DevSecOps

What You'll Do

We're looking for a highly skilled and motivated DevSecOps Engineer to join our dynamic team. As a DevSecOps Engineer, you will be responsible for ensuring the secure and efficient operation of our software development and deployment processes. You will collaborate with cross-functional teams to integrate security practices into the development lifecycle and foster a culture of security awareness. The ideal candidate will have a strong software development background, SDLC security principles, and threat modeling for application-based features.

Responsibilities

• Design, develop, and implement secure software development and deployment pipelines, incorporating security best practices, automation, and continuous integration/continuous deployment (CI/CD) methodologies.
• Collaborate with development, operations, and security teams to identify and prioritize security vulnerabilities/issues and requirements and integrate security controls into the development lifecycle.
• Perform vulnerability assessments and security code reviews to identify and address security vulnerabilities and risks.
• Implement and manage security tools and technologies such as SCA, SAST, IaC, etc. 
• Develop and enforce security policies, standards, and guidelines to ensure compliance with regulatory requirements and industry best practices.
• Stay updated with the latest security trends, vulnerabilities, and threat intelligence to proactively identify emerging risks and recommend security enhancements.
• Collaborate with cross-functional teams to conduct security awareness training and promote a culture of security within the organization.
• Evaluate blockchain protocol repositories for in-depth security and resiliency analysis reporting. 
• Use market data analysis to identify risk vectors for various crypto assets. 
• Understand complex protocol governance structures to prepare concise reporting for executive consumption and decision-making. 
• Analyze crypto asset data across various sectors to provide recommendations for the organization based on variable risk tolerances and use cases. 
• Take part in various tasks related to custody operations. 

Required Skills

• Bachelor's degree or equivalent experience
• Proven experience in software development, DevSecOps, or a related role
• Strong knowledge of software development methodologies, tools, and frameworks
• In-depth understanding of security principles, best practices, and industry standards (e.g., OWASP, NIST, ISO 27001)
• Experience with DevOps and CI/CD practices, including GitLab/GitHub and ArgoCD tools
• Familiarity with cloud platforms (e.g., AWS, Azure, GCP, and associated security controls
• Proficiency in scripting and programming languages (e.g., Python, NodeJS, C)
• Strong problem-solving and analytical skills, with the ability to identify and mitigate security risks
• Excellent communication and collaboration skills, with the ability to work effectively in cross-functional teams
• Relevant certifications (e.g., Certified Ethical Hacker (CEH), Certified Information Systems Security Professional (CISSP), Certified Cloud Security Professional (CCSP)) are a plus
• Understanding technical documents and blockchain protocols
• Strong analytical skills

Nice-to-Have 

• Bachelor's degree in Computer Science, Information Security, or a related field
• Crypto enthusiasm

For employees hired to work from our NYC HQ, Fireblocks is required by law to include a reasonable estimate of the compensation range for this role. This range is specific to New York City, and takes into consideration a wide range of factors that are reviewed when making a hiring decision, such as years of experience, skills, and other business needs.
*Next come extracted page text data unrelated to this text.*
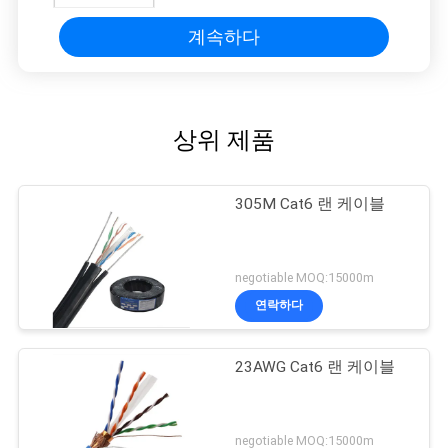
계속하다
상위 제품
305M Cat6 랜 케이블
negotiable MOQ:15000m
연락하다
23AWG Cat6 랜 케이블
negotiable MOQ:15000m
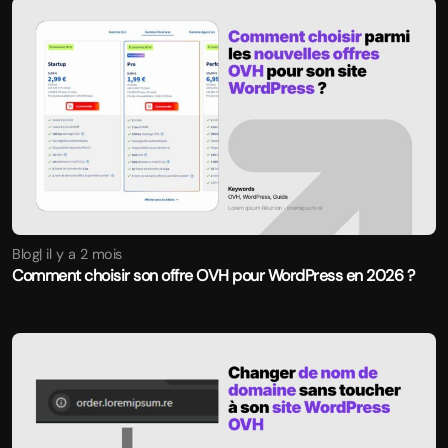
Blog
| il y a 2 mois
Comment choisir son offre OVH pour WordPress en 2026 ?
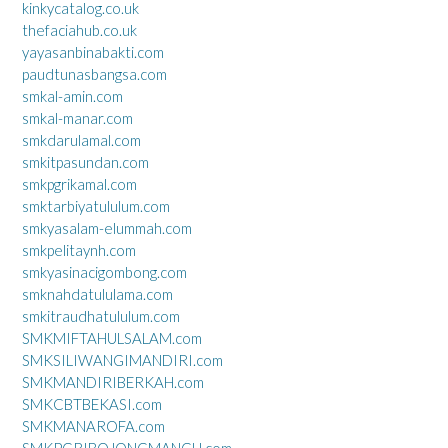
kinkycatalog.co.uk
thefaciahub.co.uk
yayasanbinabakti.com
paudtunasbangsa.com
smkal-amin.com
smkal-manar.com
smkdarulamal.com
smkitpasundan.com
smkpgrikamal.com
smktarbiyatululum.com
smkyasalam-elummah.com
smkpelitaynh.com
smkyasinacigombong.com
smknahdatululama.com
smkitraudhatululum.com
SMKMIFTAHULSALAM.com
SMKSILIWANGIMANDIRI.com
SMKMANDIRIBERKAH.com
SMKCBTBEKASI.com
SMKMANAROFA.com
SMKPGRIBOJONGMANGU.com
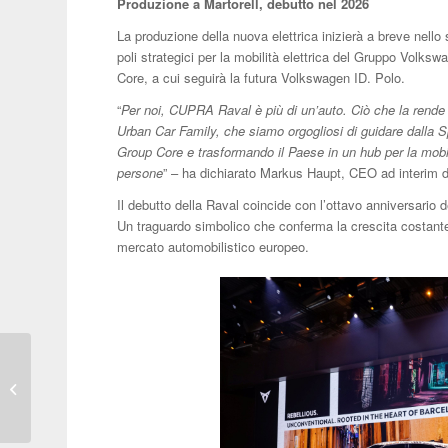
Produzione a Martorell, debutto nel 2026
La produzione della nuova elettrica inizierà a breve nello
poli strategici per la mobilità elettrica del Gruppo Volk
Core, a cui seguirà la futura Volkswagen ID. Polo.
“
Per noi, CUPRA Raval è più di un’auto. Ciò che la rende d
Urban Car Family, che siamo orgogliosi di guidare dalla S
Group Core e trasformando il Paese in un hub per la mobili
persone
” – ha dichiarato Markus Haupt, CEO ad interim
Il debutto della Raval coincide con l’ottavo anniversario 
Un traguardo simbolico che conferma la crescita costante 
mercato automobilistico europeo.
Bosch a IAA Mobility
2025: il futuro dell’auto
è guidato dal software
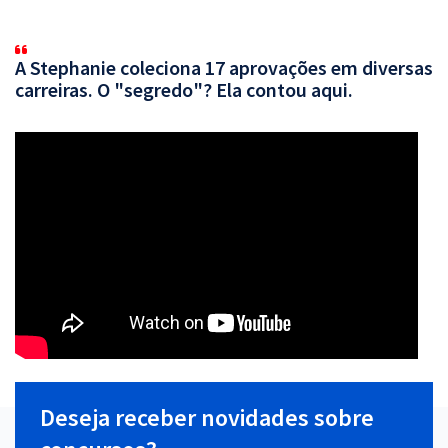
A Stephanie coleciona 17 aprovações em diversas
carreiras. O "segredo"? Ela contou aqui.
Deseja receber novidades sobre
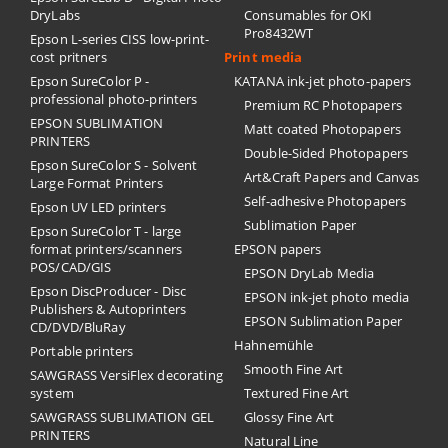
DryLabs
Consumables for OKI
Pro8432WT
Epson L-series CISS low-print-
cost pritners
Print media
Epson SureColor P -
KATANA ink-jet photo-papers
professional photo-printers
Premium RC Photopapers
EPSON SUBLIMATION
Matt coated Photopapers
PRINTERS
Double-Sided Photopapers
Epson SureColor S - Solvent
Art&Craft Papers and Canvas
Large Format Printers
Self-adhesive Photopapers
Epson UV LED printers
Sublimation Paper
Epson SureColor T - large
format printers/scanners
EPSON papers
POS/CAD/GIS
EPSON DryLab Media
Epson DiscProducer - Disc
EPSON ink-jet photo media
Publishers & Autoprinters
EPSON Sublimation Paper
CD/DVD/BluRay
Hahnemühle
Portable printers
Smooth Fine Art
SAWGRASS VersiFlex decorating
system
Textured Fine Art
SAWGRASS SUBLIMATION GEL
Glossy Fine Art
PRINTERS
Natural Line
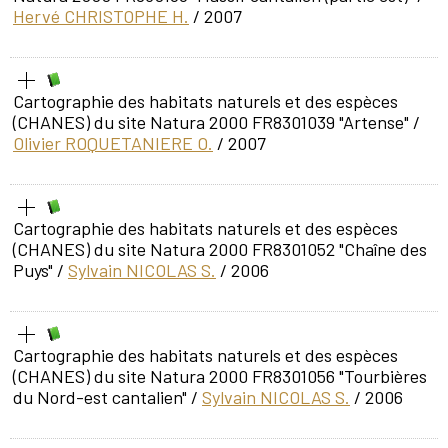
Hervé CHRISTOPHE H.
/ 2007
Cartographie des habitats naturels et des espèces
(CHANES) du site Natura 2000 FR8301039 "Artense"
/
Olivier ROQUETANIERE O.
/ 2007
Cartographie des habitats naturels et des espèces
(CHANES) du site Natura 2000 FR8301052 "Chaîne des
Puys"
/
Sylvain NICOLAS S.
/ 2006
Cartographie des habitats naturels et des espèces
(CHANES) du site Natura 2000 FR8301056 "Tourbières
du Nord-est cantalien"
/
Sylvain NICOLAS S.
/ 2006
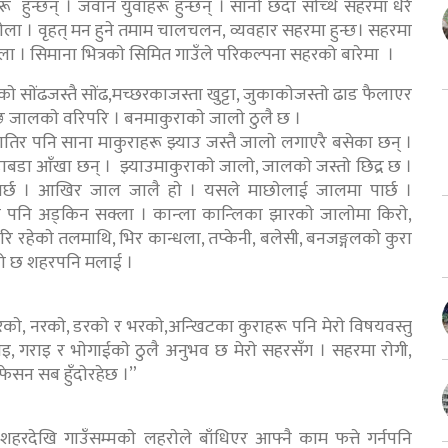
 हुन्छन् । जवान युवाहरू हुन्छन् । सानाे छँदा साेच्थें सहरमा धैरै
ारी हाेला । वृहत् मन हुने तमाम चालचलन, व्यवहार सहरमा हुन्छ। सहरमा
ाव हाेला । सिमाना भित्रकाे सिमित गाउँले परिकल्पना सहरको बारेमा ।
े साेंढजस्तै साेंढ,मच्छरकाजस्ता खुट्टा, जुकाकाेजस्ताे ढाड फैलाएर
न्छ जालकाे वरिपरि । बनमाकुराकाे जालाे ठुलै छ ।
्लातिर पनि साना माकुराहरू झ्याउ जस्तै जालाे लगाएरै बसेका छन् ।
बडा आँखा छन् । झ्याउमाकुराकाे जालाे, जालकाे जस्ताे छिद्र छ ।
्छ । आखिर जाल जालै हाे । यसले माछाेलाई जालमा पार्छ ।
े पनि अड्किन सक्ला । कान्ला कान्लिका झारकाे जालाेमा किराे,
रि रहेकाे तलमाथि, भिर कान्धला, तप्केनी, बलेसी, बनजङ्गलकाे कुरा
हेको छ शहरपनि मलाई ।
परकाे, नरकाे, डरकाे र भरकाे,अन्खिटका कुराहरू पनि मेराे विषयवस्तु
खाइ, गराइ र भाेगाईकाे ठुलै अनुभव छ मेराे सहरसँग । सहरमा राेगी,
 फेसन सब हुँदाेरहेछ ।”
न शहरदेखि गाउँसम्मकाे लहराेले बाँधिएर आफ्नै काम फत्ते गर्नपनि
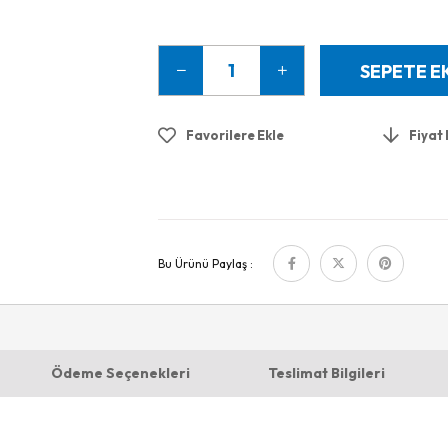
Favorilere Ekle
Fiyat
Bu Ürünü Paylaş :
Ödeme Seçenekleri
Teslimat Bilgileri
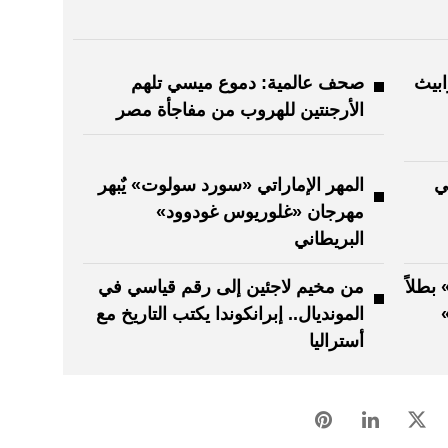
ابيث
صحف عالمية: دموع ميسي تلهم
الأرجنتين للهروب من مفاجأة مصر
ي
المهر الإماراتي «سورد سولوت» يٌبهر
مهرجان «غلوريوس غودوود»
البريطاني
بطلاً
من مخيم لاجئين إلى رقم قياسي في
المونديال.. إبرانكوندا يكتب التاريخ مع
أستراليا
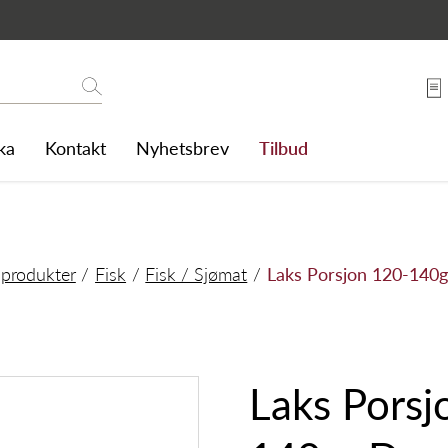
 Dypfr
Søk
ka
Kontakt
Nyhetsbrev
Tilbud
 produkter
Fisk
Fisk / Sjømat
Laks Porsjon 120-140g
Laks Porsj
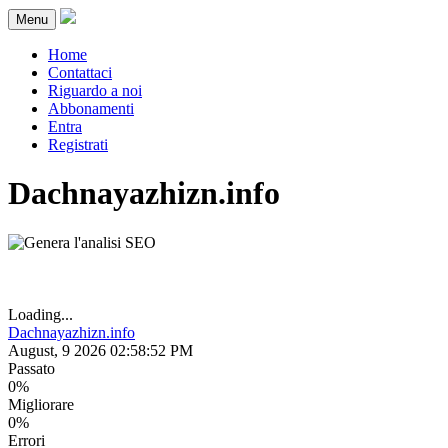
Menu
Home
Contattaci
Riguardo a noi
Abbonamenti
Entra
Registrati
Dachnayazhizn.info
Loading...
Dachnayazhizn.info
August, 9 2026 02:58:52 PM
Passato
0%
Migliorare
0%
Errori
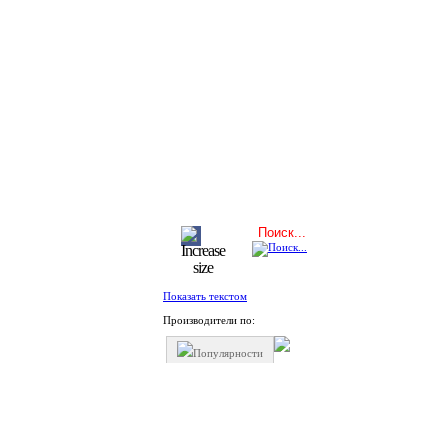
Показать текстом
Производители по:
Популярности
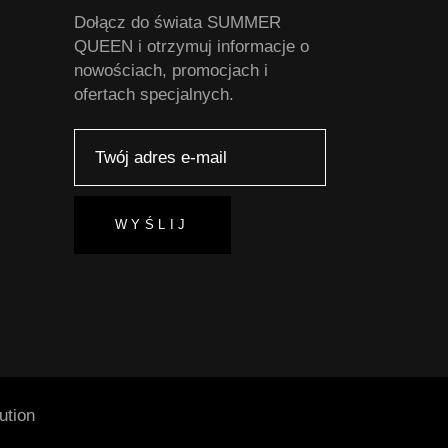
Dołącz do świata SUMMER
QUEEN i otrzymuj informacje o
nowościach, promocjach i
ofertach specjalnych.
WYŚLIJ
tion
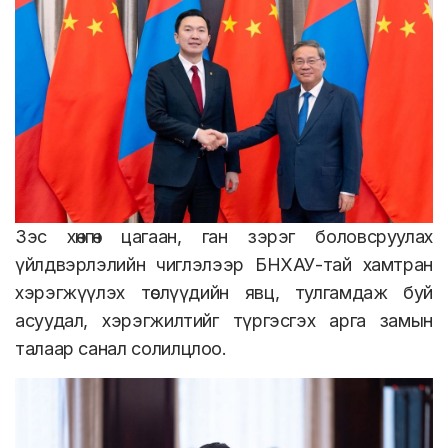
Зэс хөнгөн цагаан, ган зэрэг боловсруулах
үйлдвэрлэлийн чиглэлээр БНХАУ-тай хамтран
хэрэгжүүлэх төслүүдийн явц, тулгамдаж буй
асуудал, хэрэгжилтийг түргэсгэх арга замын
талаар санал солилцлоо.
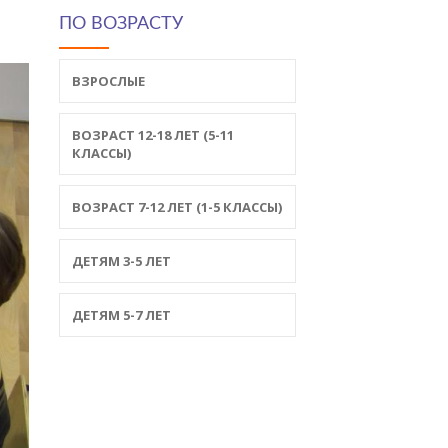
ПО ВОЗРАСТУ
ВЗРОСЛЫЕ
ВОЗРАСТ 12-18 ЛЕТ (5-11
КЛАССЫ)
ВОЗРАСТ 7-12 ЛЕТ (1-5 КЛАССЫ)
ДЕТЯМ 3-5 ЛЕТ
ДЕТЯМ 5-7 ЛЕТ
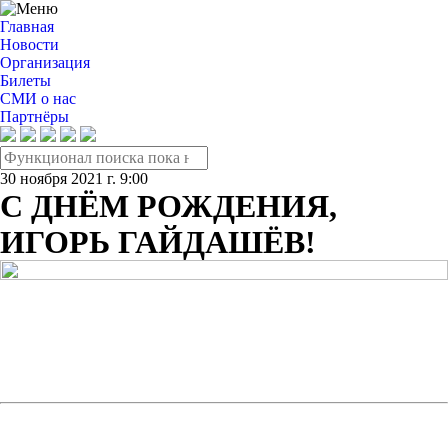
Главная
Новости
Организация
Билеты
СМИ о нас
Партнёры
30 ноября 2021 г. 9:00
С ДНЁМ РОЖДЕНИЯ,
ИГОРЬ ГАЙДАШЁВ!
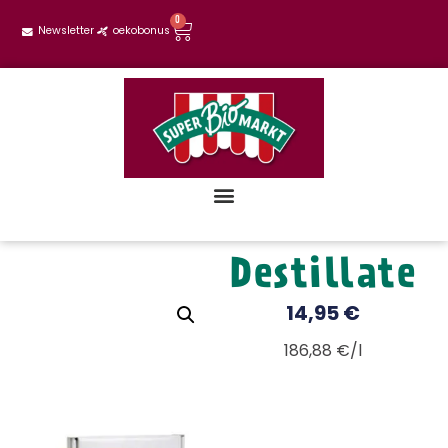
0
Newsletter
oekobonus
Destillate
14,95
€
186,88 €/l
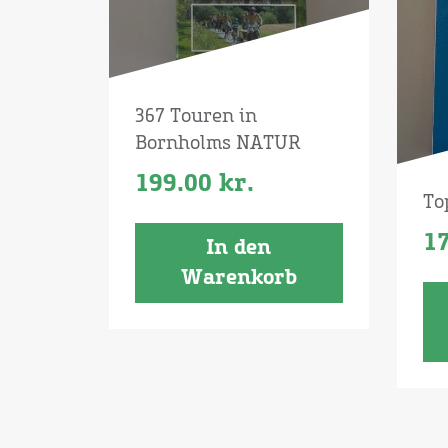
367 Touren in
Bornholms NATUR
199.00
kr.
To
1
In den
Warenkorb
It is not typical for a candidate to be hired at or near the top of the pay range and each compensation decision is dependent on each individual case. A reasonable base salary range estimate for this position is $168,000 to $221,000. The base salary is one component of the total compensation package, which for some roles may include a target bonus, a very competitive equity grant, and very generous benefits. While we believe competitive compensation is a critical aspect of you deciding to join us, we do hope you also spend time considering why our mission and culture are right for you. We are creating something transformational here, and we hope you are as excited about the future as we are.